Makes me wonder: How big is the hidden cost of destroying rain forests and other habitats? Every species that we lose is the loss of genetically encoded knowledge that could be very useful at some point.

Could we protect the environment by making investment fonds eligible to the profits from genetic knowledge on the territory they own?


> How big is the hidden cost of destroying rain forests and other habitats?

Incalculable, since we have no idea what we're losing?


Super cool, they added fluorescent proteins that activate when the neurons fire and did it in a Zebrafish which is transparent so they could literally watch the memories forming. Interesting also they wanted to keep the light as low as possible to not scorch the little guys.


Are they not like rats where they "sacrifice" them regardless of the testing done?


> Are they not like rats where they "sacrifice" them regardless of the testing done?

The protocols for lab animal euthanasia are incredibly humane. I don't mean to criticize you, but I think perspective can help anyone come to terms with this.

When you think about what nature itself does to capture energy, that's at times incredibly savage and brutal. Gazelle on the Savannah being hunted and eaten alive by lions, rodents in the field being picked off by eagles, wasps laying eggs in live prey, fungi infecting the brains of animals and causing them to be eaten.

Lab research may seem macabre, but it doesn't hold a candle to nature itself.

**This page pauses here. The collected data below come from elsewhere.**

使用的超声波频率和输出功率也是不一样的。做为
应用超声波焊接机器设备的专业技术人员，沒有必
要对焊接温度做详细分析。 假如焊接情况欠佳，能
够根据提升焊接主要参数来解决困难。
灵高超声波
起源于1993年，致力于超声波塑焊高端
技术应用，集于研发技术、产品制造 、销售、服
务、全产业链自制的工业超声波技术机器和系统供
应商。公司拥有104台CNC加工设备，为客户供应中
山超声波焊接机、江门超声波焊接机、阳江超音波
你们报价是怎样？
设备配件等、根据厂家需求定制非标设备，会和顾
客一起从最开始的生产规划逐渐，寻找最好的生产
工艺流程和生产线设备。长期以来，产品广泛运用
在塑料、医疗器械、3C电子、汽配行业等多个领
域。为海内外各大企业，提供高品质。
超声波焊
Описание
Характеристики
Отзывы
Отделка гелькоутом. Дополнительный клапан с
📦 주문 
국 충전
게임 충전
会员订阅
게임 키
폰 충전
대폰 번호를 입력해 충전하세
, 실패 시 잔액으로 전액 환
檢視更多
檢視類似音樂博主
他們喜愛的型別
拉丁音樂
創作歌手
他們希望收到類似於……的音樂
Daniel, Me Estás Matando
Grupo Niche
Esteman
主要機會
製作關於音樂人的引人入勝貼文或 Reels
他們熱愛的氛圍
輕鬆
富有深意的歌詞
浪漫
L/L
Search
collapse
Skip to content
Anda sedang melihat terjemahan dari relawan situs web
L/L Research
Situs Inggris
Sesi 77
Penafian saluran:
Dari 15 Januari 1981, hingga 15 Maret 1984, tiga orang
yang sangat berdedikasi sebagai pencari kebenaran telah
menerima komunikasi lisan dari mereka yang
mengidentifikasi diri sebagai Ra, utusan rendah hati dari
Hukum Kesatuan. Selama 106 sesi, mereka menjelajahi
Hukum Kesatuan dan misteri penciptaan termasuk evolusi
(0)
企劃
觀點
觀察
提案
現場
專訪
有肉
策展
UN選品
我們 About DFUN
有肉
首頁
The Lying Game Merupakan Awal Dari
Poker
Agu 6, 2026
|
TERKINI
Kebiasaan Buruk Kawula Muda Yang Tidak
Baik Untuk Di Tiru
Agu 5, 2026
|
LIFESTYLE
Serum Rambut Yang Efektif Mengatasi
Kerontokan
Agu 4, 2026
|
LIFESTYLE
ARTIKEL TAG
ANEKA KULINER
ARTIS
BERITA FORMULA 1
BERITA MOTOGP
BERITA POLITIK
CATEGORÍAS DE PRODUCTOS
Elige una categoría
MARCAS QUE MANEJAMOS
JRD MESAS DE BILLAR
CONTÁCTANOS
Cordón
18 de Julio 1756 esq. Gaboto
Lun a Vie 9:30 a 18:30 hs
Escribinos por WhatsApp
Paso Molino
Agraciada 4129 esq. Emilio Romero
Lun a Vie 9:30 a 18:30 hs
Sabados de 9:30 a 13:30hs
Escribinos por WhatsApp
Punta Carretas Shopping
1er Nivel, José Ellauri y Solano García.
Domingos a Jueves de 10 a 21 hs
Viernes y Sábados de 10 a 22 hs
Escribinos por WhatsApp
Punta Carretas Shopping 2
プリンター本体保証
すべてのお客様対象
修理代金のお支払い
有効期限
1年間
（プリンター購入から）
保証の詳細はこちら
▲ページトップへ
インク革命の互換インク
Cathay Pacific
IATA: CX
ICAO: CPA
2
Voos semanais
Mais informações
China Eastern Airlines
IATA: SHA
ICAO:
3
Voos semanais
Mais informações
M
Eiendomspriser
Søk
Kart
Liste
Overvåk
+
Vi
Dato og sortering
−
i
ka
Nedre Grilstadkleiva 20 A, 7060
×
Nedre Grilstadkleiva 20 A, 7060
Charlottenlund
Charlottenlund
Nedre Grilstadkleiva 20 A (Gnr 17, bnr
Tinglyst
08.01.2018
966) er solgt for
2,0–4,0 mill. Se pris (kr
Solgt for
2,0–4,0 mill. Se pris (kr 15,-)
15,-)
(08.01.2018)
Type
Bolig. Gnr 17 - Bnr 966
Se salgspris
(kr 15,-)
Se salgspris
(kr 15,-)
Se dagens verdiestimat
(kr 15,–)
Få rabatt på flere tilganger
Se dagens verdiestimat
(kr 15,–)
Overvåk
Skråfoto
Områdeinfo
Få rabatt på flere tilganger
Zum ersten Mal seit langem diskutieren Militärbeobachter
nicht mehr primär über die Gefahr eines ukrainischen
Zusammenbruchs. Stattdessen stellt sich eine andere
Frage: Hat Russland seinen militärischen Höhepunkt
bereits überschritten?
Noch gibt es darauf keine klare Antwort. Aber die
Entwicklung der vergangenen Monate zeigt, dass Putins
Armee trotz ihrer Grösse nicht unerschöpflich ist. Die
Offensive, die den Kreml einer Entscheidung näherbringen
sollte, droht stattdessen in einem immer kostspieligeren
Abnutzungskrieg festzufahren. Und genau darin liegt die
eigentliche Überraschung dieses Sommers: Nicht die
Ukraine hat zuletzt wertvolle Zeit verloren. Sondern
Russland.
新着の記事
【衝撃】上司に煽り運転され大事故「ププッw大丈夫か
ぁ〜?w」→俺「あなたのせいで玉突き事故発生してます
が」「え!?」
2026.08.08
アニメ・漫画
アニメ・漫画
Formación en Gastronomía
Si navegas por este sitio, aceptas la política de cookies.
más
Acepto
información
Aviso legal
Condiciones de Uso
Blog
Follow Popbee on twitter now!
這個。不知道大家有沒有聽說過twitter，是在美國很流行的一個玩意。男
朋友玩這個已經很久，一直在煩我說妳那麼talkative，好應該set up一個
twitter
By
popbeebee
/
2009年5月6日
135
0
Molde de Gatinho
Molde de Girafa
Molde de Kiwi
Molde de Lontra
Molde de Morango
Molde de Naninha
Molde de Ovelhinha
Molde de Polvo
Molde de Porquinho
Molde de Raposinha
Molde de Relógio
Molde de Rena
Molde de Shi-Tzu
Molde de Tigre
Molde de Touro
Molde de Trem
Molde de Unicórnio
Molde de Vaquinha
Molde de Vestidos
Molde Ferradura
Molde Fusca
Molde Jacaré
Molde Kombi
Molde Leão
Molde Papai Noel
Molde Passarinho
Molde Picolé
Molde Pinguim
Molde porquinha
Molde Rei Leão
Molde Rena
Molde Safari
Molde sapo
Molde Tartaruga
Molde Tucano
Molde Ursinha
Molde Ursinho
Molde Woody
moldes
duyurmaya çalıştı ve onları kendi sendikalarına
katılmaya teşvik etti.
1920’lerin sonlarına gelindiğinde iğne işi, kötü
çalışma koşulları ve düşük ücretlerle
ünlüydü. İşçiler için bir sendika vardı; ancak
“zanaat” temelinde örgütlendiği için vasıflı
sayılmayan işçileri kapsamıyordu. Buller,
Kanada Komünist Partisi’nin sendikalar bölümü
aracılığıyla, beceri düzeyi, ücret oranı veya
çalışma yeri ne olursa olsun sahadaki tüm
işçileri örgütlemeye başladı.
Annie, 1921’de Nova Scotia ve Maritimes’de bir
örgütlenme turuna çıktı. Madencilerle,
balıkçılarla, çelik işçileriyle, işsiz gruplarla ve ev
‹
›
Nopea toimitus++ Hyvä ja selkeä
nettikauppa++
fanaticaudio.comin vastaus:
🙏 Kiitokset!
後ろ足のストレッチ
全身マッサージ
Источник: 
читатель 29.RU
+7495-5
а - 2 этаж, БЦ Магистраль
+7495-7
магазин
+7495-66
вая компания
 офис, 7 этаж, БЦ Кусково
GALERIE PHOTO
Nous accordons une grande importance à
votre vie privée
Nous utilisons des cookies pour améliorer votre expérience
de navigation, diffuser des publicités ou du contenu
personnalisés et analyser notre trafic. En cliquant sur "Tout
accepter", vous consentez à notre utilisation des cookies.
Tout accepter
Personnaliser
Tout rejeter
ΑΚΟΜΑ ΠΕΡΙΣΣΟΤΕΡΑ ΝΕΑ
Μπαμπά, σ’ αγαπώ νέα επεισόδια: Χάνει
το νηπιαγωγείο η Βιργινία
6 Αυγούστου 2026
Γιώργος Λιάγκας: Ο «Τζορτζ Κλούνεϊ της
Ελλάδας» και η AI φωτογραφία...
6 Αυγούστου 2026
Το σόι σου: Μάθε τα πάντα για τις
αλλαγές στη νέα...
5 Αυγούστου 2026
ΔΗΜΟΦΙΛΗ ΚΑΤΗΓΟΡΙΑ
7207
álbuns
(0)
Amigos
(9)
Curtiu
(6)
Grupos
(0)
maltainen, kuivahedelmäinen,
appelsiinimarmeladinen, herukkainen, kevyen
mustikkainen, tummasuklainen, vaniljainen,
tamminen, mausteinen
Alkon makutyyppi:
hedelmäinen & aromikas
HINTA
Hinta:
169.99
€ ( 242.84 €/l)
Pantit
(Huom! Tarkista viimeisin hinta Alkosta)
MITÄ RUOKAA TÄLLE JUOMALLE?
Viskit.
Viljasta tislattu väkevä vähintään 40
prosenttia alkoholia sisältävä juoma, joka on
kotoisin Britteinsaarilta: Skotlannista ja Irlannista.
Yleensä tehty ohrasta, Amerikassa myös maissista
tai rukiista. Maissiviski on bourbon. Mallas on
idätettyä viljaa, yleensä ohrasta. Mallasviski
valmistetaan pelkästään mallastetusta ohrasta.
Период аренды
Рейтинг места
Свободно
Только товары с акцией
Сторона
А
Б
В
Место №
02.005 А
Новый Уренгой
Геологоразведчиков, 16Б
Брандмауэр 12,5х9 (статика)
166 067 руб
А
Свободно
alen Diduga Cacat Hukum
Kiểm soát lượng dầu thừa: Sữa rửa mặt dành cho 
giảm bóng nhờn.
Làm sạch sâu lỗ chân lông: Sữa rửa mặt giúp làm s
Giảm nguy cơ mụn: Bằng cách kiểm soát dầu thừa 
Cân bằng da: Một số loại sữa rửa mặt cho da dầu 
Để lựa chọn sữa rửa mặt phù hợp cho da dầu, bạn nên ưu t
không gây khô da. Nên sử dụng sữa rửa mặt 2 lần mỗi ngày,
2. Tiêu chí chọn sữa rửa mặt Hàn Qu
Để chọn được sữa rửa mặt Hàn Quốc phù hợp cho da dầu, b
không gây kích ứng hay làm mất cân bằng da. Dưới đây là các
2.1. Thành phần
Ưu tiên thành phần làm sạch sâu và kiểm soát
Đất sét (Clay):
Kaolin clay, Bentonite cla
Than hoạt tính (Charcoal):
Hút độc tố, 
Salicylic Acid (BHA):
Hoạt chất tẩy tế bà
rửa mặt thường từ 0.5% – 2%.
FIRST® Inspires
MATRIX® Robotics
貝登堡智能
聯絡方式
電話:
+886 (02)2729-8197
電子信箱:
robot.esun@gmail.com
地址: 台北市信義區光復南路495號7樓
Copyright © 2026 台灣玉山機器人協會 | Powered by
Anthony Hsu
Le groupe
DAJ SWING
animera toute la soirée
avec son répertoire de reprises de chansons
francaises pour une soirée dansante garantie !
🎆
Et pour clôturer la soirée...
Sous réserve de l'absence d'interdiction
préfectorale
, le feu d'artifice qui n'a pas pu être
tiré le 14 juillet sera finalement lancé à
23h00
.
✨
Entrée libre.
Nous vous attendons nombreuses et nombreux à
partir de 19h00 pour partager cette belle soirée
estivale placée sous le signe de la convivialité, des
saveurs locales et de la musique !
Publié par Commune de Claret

And our lab research seeks an end of human disease and suffering.

Even if we collectively decided that every human must behave in a way that doesn't kill any other life, one day our sun will burn out and all life on this planet will end.


Inflicting unnecessary pain during testing would be counter-productive to the testing goal.


I've always wondered if the fluorescent markers are visible to the fish and whether that might change their behaviour during experiments especially if it is a group interaction with other specimens who are not similarly modified.


That doesn’t sound much like memory formation though, per se. Sounds more like adaptation / improved emotional regulation, which (less surprisingly) requires major rewiring.



I'm more concerned about the mechanism current memories being modified in actual developed cognition, regardless of age/location. Does it pass the "sniff test" if animals can't distinguish the difference?


Why didn't they try to create a good memory too, just to see if there appeared to be a difference in how it was created or stored?


Looks super cool. I read about Neural Pathways in grad school, and seeing all that theory in action feels great.


Very nicely done. This is great research. Technical, creative, and substantive. Congrats to the whole team.